**Problem statement:**
Your answer should be the lines from the one containing "ALPHA TONGS - WINGS (GOLDEN)" through the final line below, copied exactly.

━━━ Information supplied

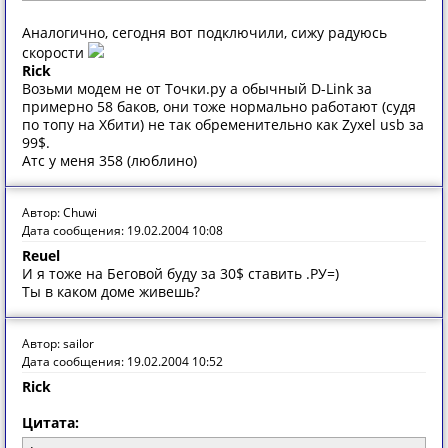
Аналогично, сегодня вот подключили, сижу радуюсь
скорости
Rick
Возьми модем не от Точки.ру а обычный D-Link за
примерно 58 баков, они тоже нормально работают (судя
по топу на Хбити) не так обременительно как Zyxel usb за
99$.
Атс у меня 358 (люблино)
Автор: Chuwi
Дата сообщения: 19.02.2004 10:08
Reuel
И я тоже на Беговой буду за 30$ ставить .РУ=)
Ты в каком доме живешь?
Автор: sailor
Дата сообщения: 19.02.2004 10:52
Rick
Цитата:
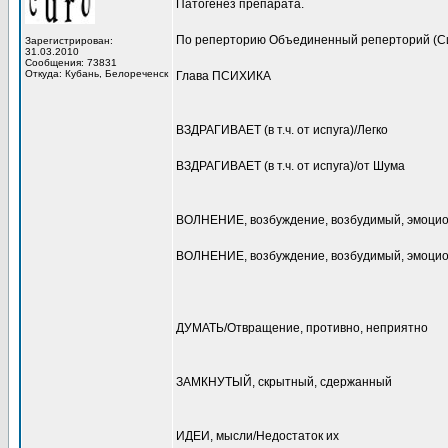
Патогенез препарата.
По реперторию Объединенный реперторий (С
Зарегистрирован:
31.03.2010
Сообщения: 73831
Откуда: Кубань, Белореченск
Глава ПСИХИКА
ВЗДРАГИВАЕТ (в т.ч. от испуга)/Легко
ВЗДРАГИВАЕТ (в т.ч. от испуга)/от Шума
ВОЛНЕНИЕ, возбуждение, возбудимый, эмоци
ВОЛНЕНИЕ, возбуждение, возбудимый, эмоцион
ДУМАТЬ/Отвращение, противно, неприятно
ЗАМКНУТЫЙ, скрытный, сдержанный
ИДЕИ, мысли/Недостаток их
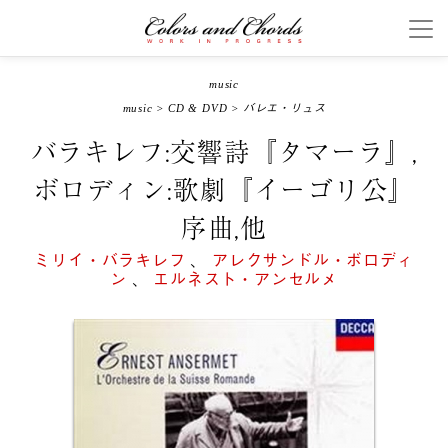
music
music
>
CD & DVD
>
バレエ・リュス
バラキレフ:交響詩『タマーラ』,
ボロディン:歌劇『イーゴリ公』
序曲,他
ミリイ・バラキレフ
、
アレクサンドル・ボロディ
ン
、
エルネスト・アンセルメ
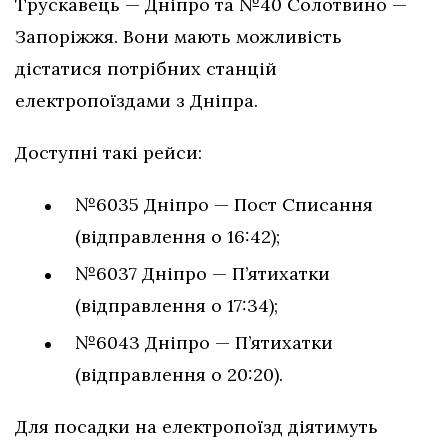
Трускавець — Дніпро та №40 Солотвино —
Запоріжжя. Вони мають можливість
дістатися потрібних станцій
електропоїздами з Дніпра.
Доступні такі рейси:
№6035 Дніпро — Пост Списання
(відправлення о 16:42);
№6037 Дніпро — П’ятихатки
(відправлення о 17:34);
№6043 Дніпро — П’ятихатки
(відправлення о 20:20).
Для посадки на електропоїзд діятимуть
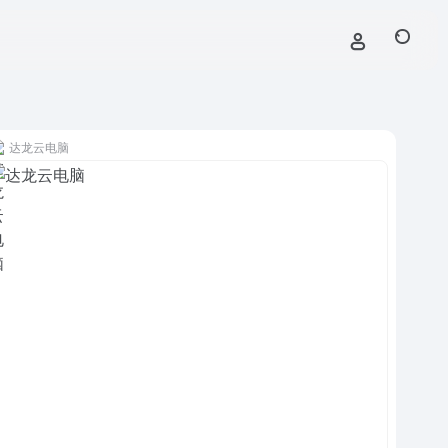
达龙云电脑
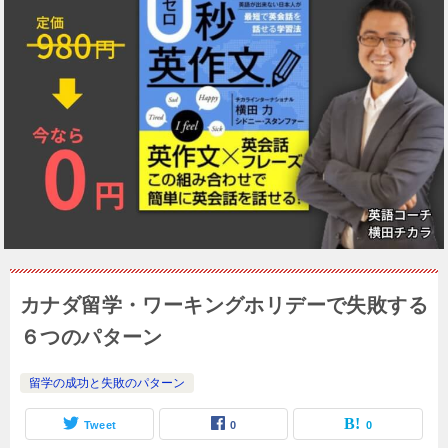
カナダ留学・ワーキングホリデーで失敗する
６つのパターン
留学の成功と失敗のパターン
Tweet
0
0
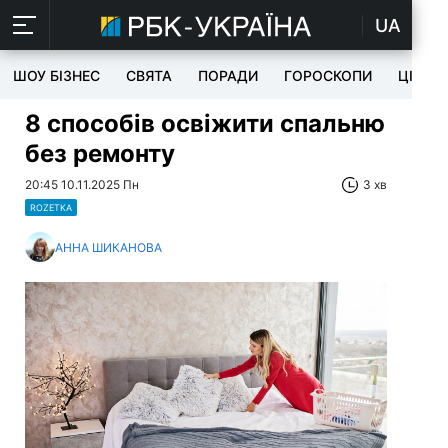
UA
ШОУ БІЗНЕС
СВЯТА
ПОРАДИ
ГОРОСКОПИ
ЦІКАВ
8 способів освіжити спальню
без ремонту
20:45 10.11.2025 Пн
3 хв
ROZETKA
АННА ШИКАНОВА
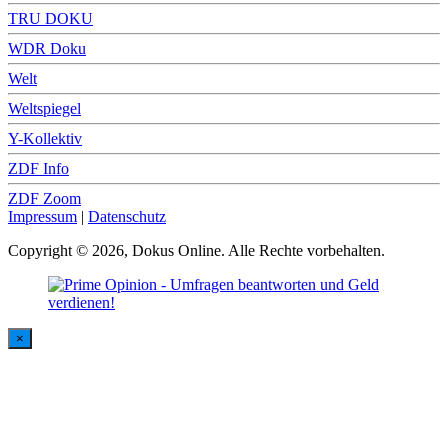
TRU DOKU
WDR Doku
Welt
Weltspiegel
Y-Kollektiv
ZDF Info
ZDF Zoom
Impressum
|
Datenschutz
Copyright © 2026, Dokus Online. Alle Rechte vorbehalten.
×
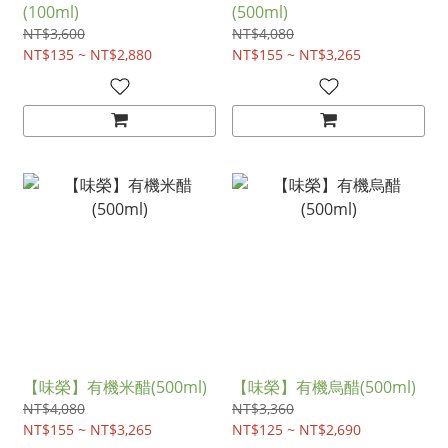
(100ml)
(500ml)
NT$3,600
NT$4,080
NT$135 ~ NT$2,880
NT$155 ~ NT$3,265
【味榮】有機米醋(500ml)
【味榮】有機烏醋(500ml)
NT$4,080
NT$3,360
NT$155 ~ NT$3,265
NT$125 ~ NT$2,690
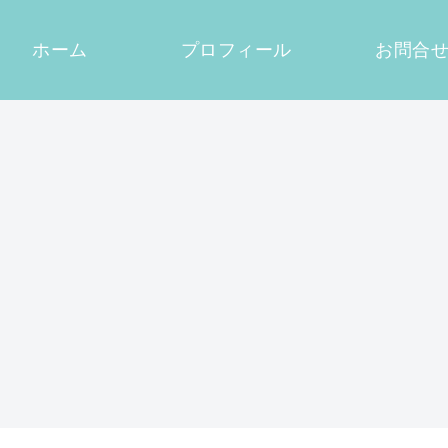
ホーム
プロフィール
お問合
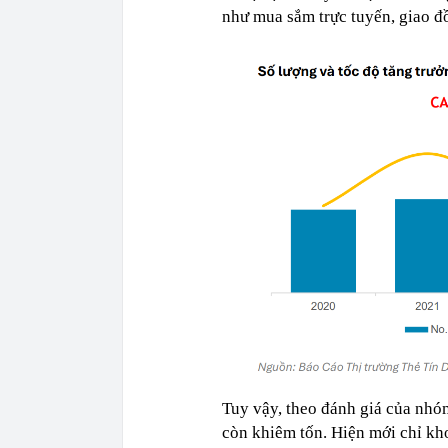
như mua sắm trực tuyến, giao đ
Tuy vậy, theo đánh giá của nhó
còn khiêm tốn. Hiện mới chỉ kh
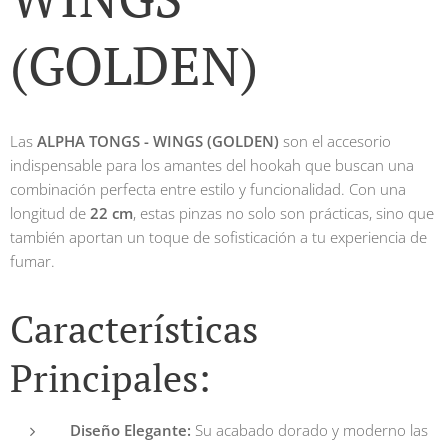
(GOLDEN)
Las
ALPHA TONGS - WINGS (GOLDEN)
son el accesorio
indispensable para los amantes del hookah que buscan una
combinación perfecta entre estilo y funcionalidad. Con una
longitud de
22 cm
, estas pinzas no solo son prácticas, sino que
también aportan un toque de sofisticación a tu experiencia de
fumar.
Características
Principales:
Diseño Elegante:
Su acabado dorado y moderno las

━━━━━━

**Final answer:**
ALPHA TONGS - WINGS (GOLDEN)
son el accesorio
indispensable para los amantes del hookah que buscan una
combinación perfecta entre estilo y funcionalidad. Con una
longitud de
22 cm
, estas pinzas no solo son prácticas, sino que
también aportan un toque de sofisticación a tu experiencia de
fumar.
Características
Principales:
Diseño Elegante:
Su acabado dorado y moderno las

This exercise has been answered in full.